→ **What the task requires**
From the first line of the material to the line containing "used as a Power Amplifier.", inclusive, write out each line exactly, leaving out the pictures.

→ **Material supplied**
[Start of Attachment]

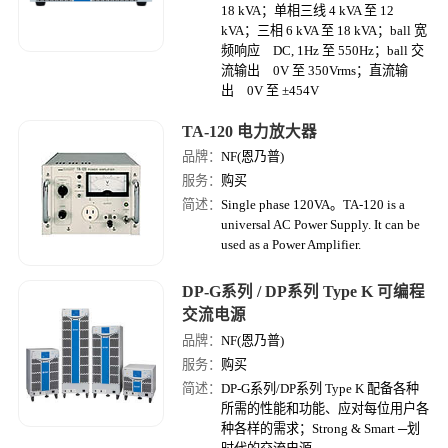
18 kVA；单相三线 4 kVA 至 12
kVA；三相 6 kVA 至 18 kVA；ball 宽
频响应 DC, 1Hz 至 550Hz；ball 交
流输出 0V 至 350Vrms；直流输
出 0V 至 ±454V
TA-120 电力放大器
品牌：
NF(恩乃普)
服务：
购买
简述：
Single phase 120VA。TA-120 is a
universal AC Power Supply. It can be
used as a Power Amplifier.
DP-G系列 / DP系列 Type K 可编程
交流电源
品牌：
NF(恩乃普)
服务：
购买
简述：
DP-G系列/DP系列 Type K 配备各种
所需的性能和功能、应对每位用户各
种各样的需求；Strong & Smart ─划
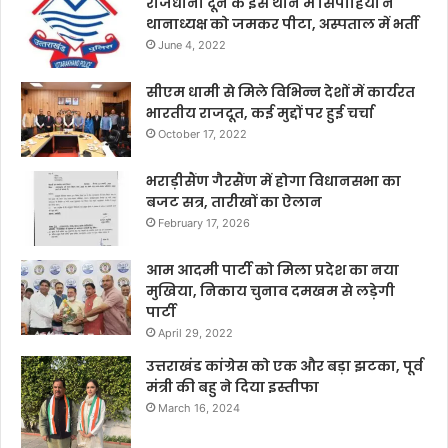
राजधानी दून के इस थाने में सिपाहियों ने
थानाध्यक्ष को जमकर पीटा, अस्पताल में भर्ती
June 4, 2022
सीएम धामी से मिले विभिन्न देशों में कार्यरत
भारतीय राजदूत, कई मुद्दों पर हुई चर्चा
October 17, 2022
भराड़ीसैंण गैरसैंण में होगा विधानसभा का
बजट सत्र, तारीखों का ऐलान
February 17, 2026
आम आदमी पार्टी को मिला प्रदेश का नया
मुखिया, निकाय चुनाव दमखम से लड़ेगी
पार्टी
April 29, 2022
उत्तराखंड कांग्रेस को एक और बड़ा झटका, पूर्व
मंत्री की बहु ने दिया इस्तीफा
March 16, 2024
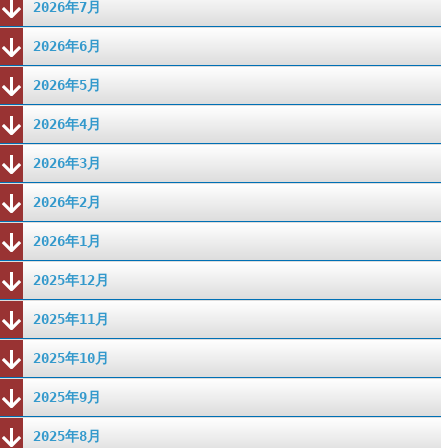
2026年7月
2026年6月
2026年5月
2026年4月
2026年3月
2026年2月
2026年1月
2025年12月
2025年11月
2025年10月
2025年9月
2025年8月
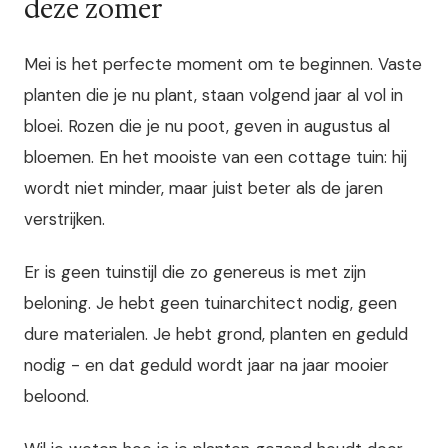
deze zomer
Mei is het perfecte moment om te beginnen. Vaste
planten die je nu plant, staan volgend jaar al vol in
bloei. Rozen die je nu poot, geven in augustus al
bloemen. En het mooiste van een cottage tuin: hij
wordt niet minder, maar juist beter als de jaren
verstrijken.
Er is geen tuinstijl die zo genereus is met zijn
beloning. Je hebt geen tuinarchitect nodig, geen
dure materialen. Je hebt grond, planten en geduld
nodig - en dat geduld wordt jaar na jaar mooier
beloond.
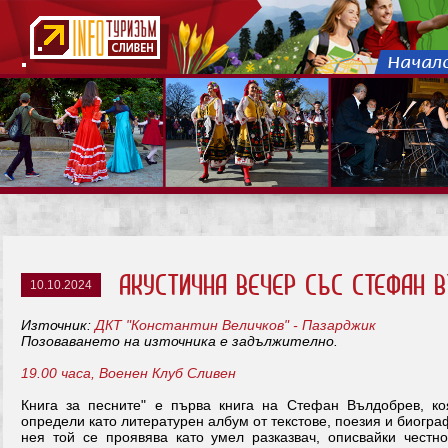
Акустична вечер със Стефан Въ
10.10.2024
Източник:
ДКТ "Константин Величков" - Пазарджик
Позоваването на източника е задължително.
19.00 часа, Военен Клуб Сливен
Книга за песните" е първа книга на Стефан Вълдобрев, к
определи като литературен албум от текстове, поезия и биогра
нея той се проявява като умел разказвач, описвайки честно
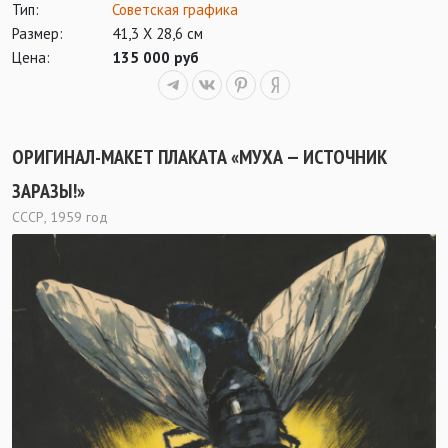
Тип:
Советская графика
Размер:
41,3 Х 28,6 см
Цена:
135 000 руб
ОРИГИНАЛ-МАКЕТ ПЛАКАТА «МУХА — ИСТОЧНИК
ЗАРАЗЫ!»
СССР, 1959 год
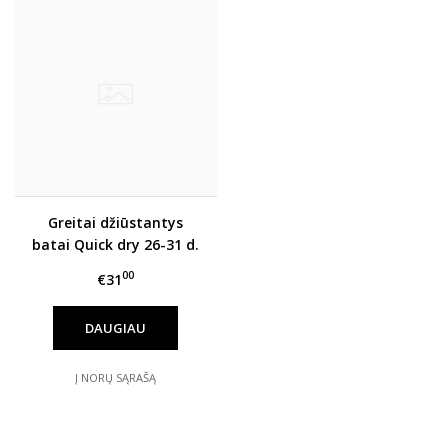
Greitai džiūstantys
batai Quick dry 26-31 d.
G065-61599FM
00
€31
DAUGIAU
Į NORŲ SĄRAŠĄ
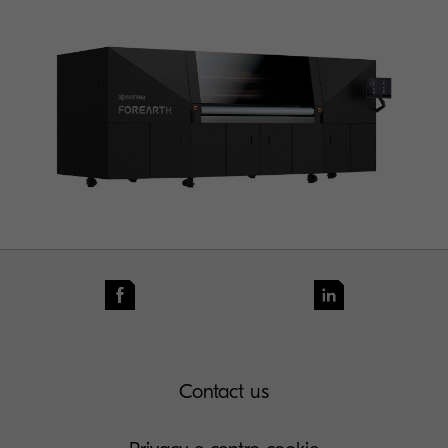
Contact us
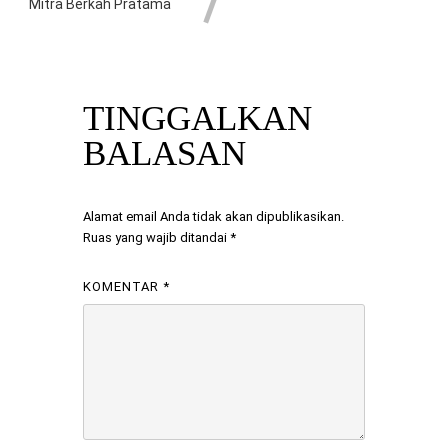
Mitra Berkah Pratama
TINGGALKAN
BALASAN
Alamat email Anda tidak akan dipublikasikan.
Ruas yang wajib ditandai
*
KOMENTAR
*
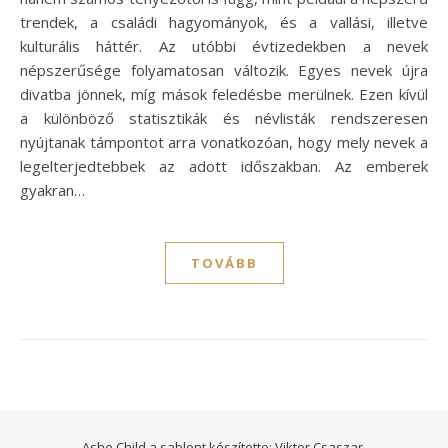
trendek, a családi hagyományok, és a vallási, illetve
kulturális háttér. Az utóbbi évtizedekben a nevek
népszerűsége folyamatosan változik. Egyes nevek újra
divatba jönnek, míg mások feledésbe merülnek. Ezen kívül
a különböző statisztikák és névlisták rendszeresen
nyújtanak támpontot arra vonatkozóan, hogy mely nevek a
legelterjedtebbek az adott időszakban. Az emberek
gyakran…
TOVÁBB
Ashe Child a sablont készítette:
Viktor Csaszar.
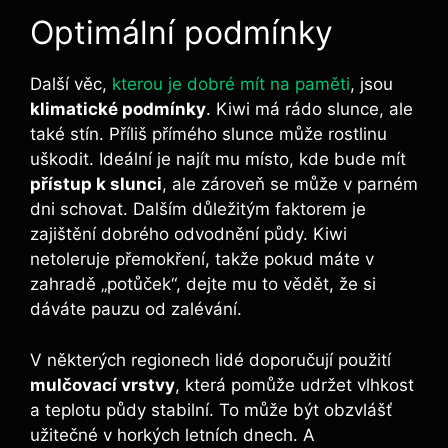
Optimální podmínky
Další věc,
kterou je dobré mít na paměti
, jsou
klimatické podmínky
. Kiwi má rádo slunce, ale
také stín. Příliš přímého slunce může rostlinu
uškodit. Ideální je najít mu místo, kde bude mít
přístup k slunci
, ale zároveň se může v parném
dni schovat. Dalším důležitým faktorem je
zajištění dobrého odvodnění půdy. Kiwi
netoleruje přemokření, takže pokud máte v
zahradě „potůček“, dejte mu to vědět, že si
dáváte pauzu od zalévání.
V některých regionech lidé doporučují použití
mulčovací vrstvy
, která pomůže udržet vlhkost
a teplotu půdy stabilní. To může být obzvlášť
užitečné v horkých letních dnech. A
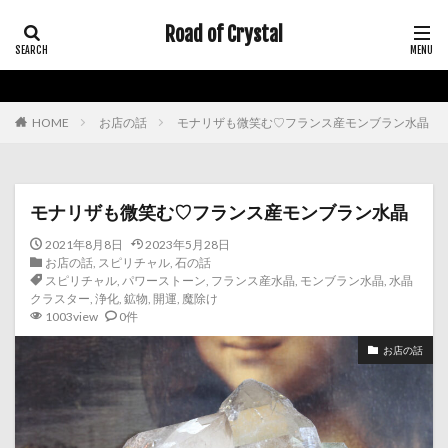
Road of Crystal
HOME
お店の話
モナリザも微笑む♡フランス産モンブラン水晶
モナリザも微笑む♡フランス産モンブラン水晶
2021年8月8日
2023年5月28日
お店の話
,
スピリチャル
,
石の話
スピリチャル
,
パワーストーン
,
フランス産水晶
,
モンブラン水晶
,
水晶
クラスター
,
浄化
,
鉱物
,
開運
,
魔除け
1003view
0件
お店の話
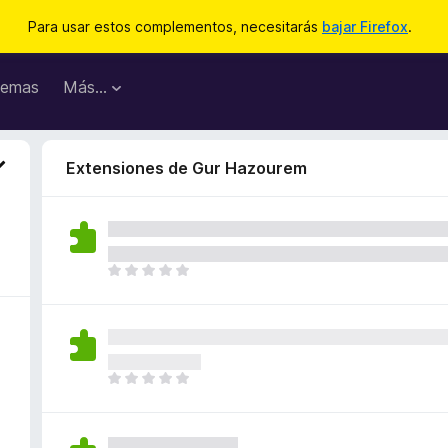
Para usar estos complementos, necesitarás
bajar Firefox
.
emas
Más...
Extensiones de Gur Hazourem
T
o
d
a
v
í
T
a
o
n
d
o
a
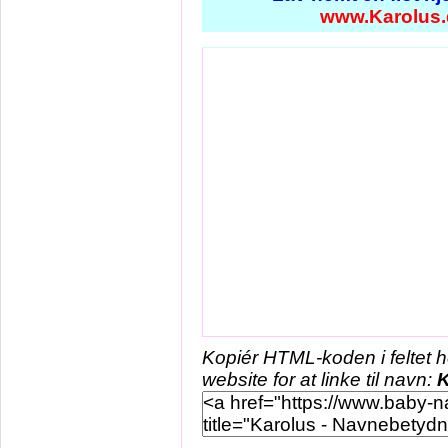
www.Karolus.
Kopiér HTML-koden i feltet 
website for at linke til navn:
K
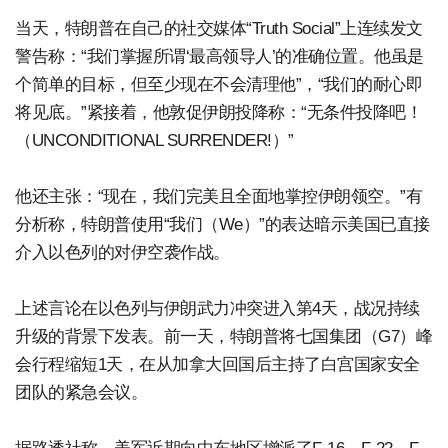
当天，特朗普在自己的社交媒体“Truth Social”上连续发文
警告称：“我们掌握所谓‘最高领导人’的准确位置。他虽是
个简单的目标，但至少现在不会清理他”，“我们的耐心即
将见底。”紧接着，他敦促伊朗投降称：“无条件投降吧！
（UNCONDITIONAL SURRENDER!）”
他还主张：“现在，我们完美且全面地掌控伊朗领空。”有
分析称，特朗普使用“我们（We）”的表达暗示美国已直接
介入以色列的对伊空袭作战。
上述言论在以色列与伊朗武力冲突进入第4天，战况持续
升级的背景下发表。前一天，特朗普将七国集团（G7）峰
会行程缩短1天，在从加拿大回国后主持了白宫国家安全
团队的紧急会议。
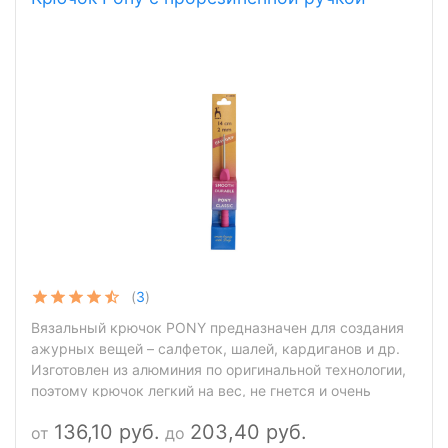
(
3
)
Вязальный крючок PONY предназначен для создания
ажурных вещей – салфеток, шалей, кардиганов и др.
Изготовлен из алюминия по оригинальной технологии,
поэтому крючок легкий на вес, не гнется и очень
гладкий, при этом светлая шерстяная пряжа от
136,10 руб.
203,40 руб.
от
до
соприкосновения с ним не темнеет. Подходит для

[End of Attachment]

→ **Answer to this problem**
18 kVA；单相三线 4 kVA 至 12
kVA；三相 6 kVA 至 18 kVA；ball 宽
频响应 DC, 1Hz 至 550Hz；ball 交
流输出 0V 至 350Vrms；直流输
出 0V 至 ±454V
TA-120 电力放大器
品牌：
NF(恩乃普)
服务：
购买
简述：
Single phase 120VA。TA-120 is a
universal AC Power Supply. It can be
used as a Power Amplifier.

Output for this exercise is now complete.